Daniela (Gloria Guida), a teenage hooker who adopts the nickname 'Blue Jeans' on account of her bum-hugging hot-pants, gets caught turning tricks by the cops. To escape jail Daniela claims to be the long-lost daughter of Dr. Carlo Anselmi (Paolo Carlini), a prominent art restorer who lives in an old castle in the countryside. Although Anselmi vehemently denies being Daniela's father, the magistrate takes the seventeen year old nymphet at her word. He entrusts her to Anselmi's care. Inevitably Daniela's pulchritrudinous presence puts a cramp in Anselmi's love life with his live-in mistress Marisa (Annie Carol Edel). Hilarity ensues as her prick-teasing antics ruffle the stuffy neighbours, causing no end of calamity for dear old 'dad.'
Keeping it classy from the get-go, this saucy Italian sex comedy opens with a cheeky close-up on Gloria Guida's barely denim-clad derriere. Nico Fidenco's cheesy Seventies Euro-pop theme song is basically an ode to her ass ("You're a cheeky girl. You swing your hips. Ooohhh!") Former Miss Teen Italy Gloria Guida was one of the three pillars (oo-er, missus) of Italian sexploitation along with Edwige Fenech and Barbara Bouchet. While the latter embodied a range of soft-core fantasy figures (i.e. naughty nurse, horny housewife, etc.) Guida specialized in sexy schoolgirls: a more problematic archetype for modern sensibilities that was nonetheless omnipresent throughout the free-wheeling Seventies. Depending on one's point of view it is either a relief or else even more salacious the then-twenty year old voluptuous beauty was never convincing as a minor. Films like Under-Graduate Girls (1975) and How to Seduce Your Teacher (1979) are typical examples of Gloria's output. Yet she proved she could act in Silvio Amadio's strangely poetic So Young, So Lovely, So Vicious (1975) and Fernando Di Leo's finger-wagging (among other body parts) To Be Twenty (1978) prior to retiring from the screen in the mid-Eighties after marrying Italian singer and actor Johnny Dorelli. More recently she made a comeback as a character actress on Italian television.

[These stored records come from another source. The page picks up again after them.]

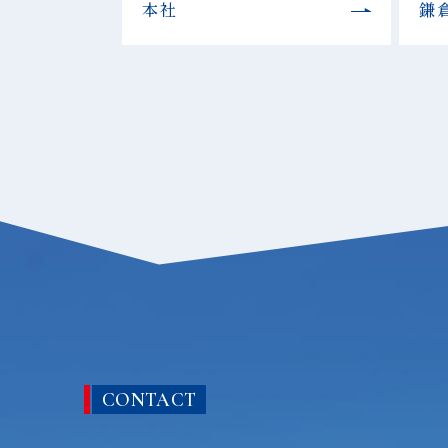
本社
鎌
CONTACT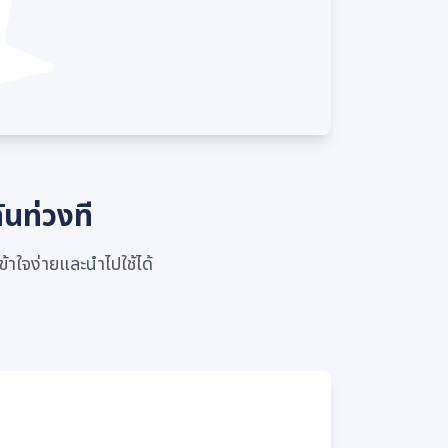
ันท่วงที
ข้าใจง่ายและนำไปใช้ได้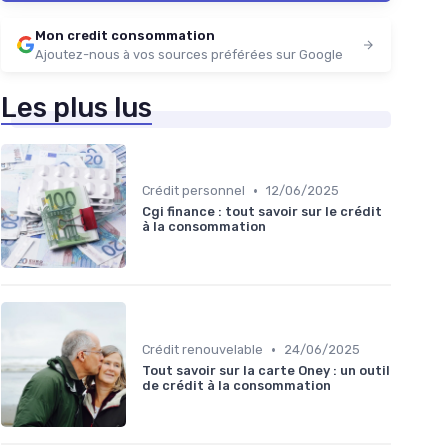
Mon credit consommation
Ajoutez-nous à vos sources préférées sur Google
Les plus lus
•
Crédit personnel
12/06/2025
Cgi finance : tout savoir sur le crédit
à la consommation
•
Crédit renouvelable
24/06/2025
Tout savoir sur la carte Oney : un outil
de crédit à la consommation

As comedies go the laughs are pretty thin in Blue Jeans. Which is part due to Mario Imperioli's somnambulant pacing. Long stretches of screen-time simply follow characters traipsing around the picturesque provincial town: savouring the lovely scenery, Medieval architecture and the local food festival. Imperioli, who directed Gloria Guida's first film La Ragazzina (1974) a.k.a. Monika, takes a mild stab at making Daniela a counter-cultural figure exposing Anselmi's bourgeois hypocrisy. He berates her as a hussy but hypocritically sleeps with his mistress while waiting for his divorce to be finalized (which takes far longer in Catholic Italy). The plot also stirs in a perverse semi-incest angle. Anselmi's lecherous lawyer Mauro (Mario Pisu) is of the opinion fate has thrown this hot young thing Anselmi's way. Why not enjoy himself? Initially Anselmi is aghast at the idea. But, hey, Daniela is clearly not his daughter, so...
Like many Italian sexploitation films, Blue Jeans reflects the strange psychological makeup of Seventies Europe. Torn between an unsavoury tradition of leering misogyny, post-Sixties sexual liberation and old fashioned Catholic guilt. For the most part though the film is really about contriving ridiculous excuses for Gloria Guida to bend over. Then out of nowhere the third act takes a sharp left turn into thriller territory with the arrival of a mysterious mute drifter named Sergio (Gianluigi Chirizzi). He it turns out has a personal connection to Daniela. Suddenly our hitherto happy-go-lucky heroine is drawn into a giallo-like murder plot. This sudden twist lends Blue Jeans an intriguing dark dimension that leads to a surprisingly affecting denouement that almost redeems the lacklustre first two thirds.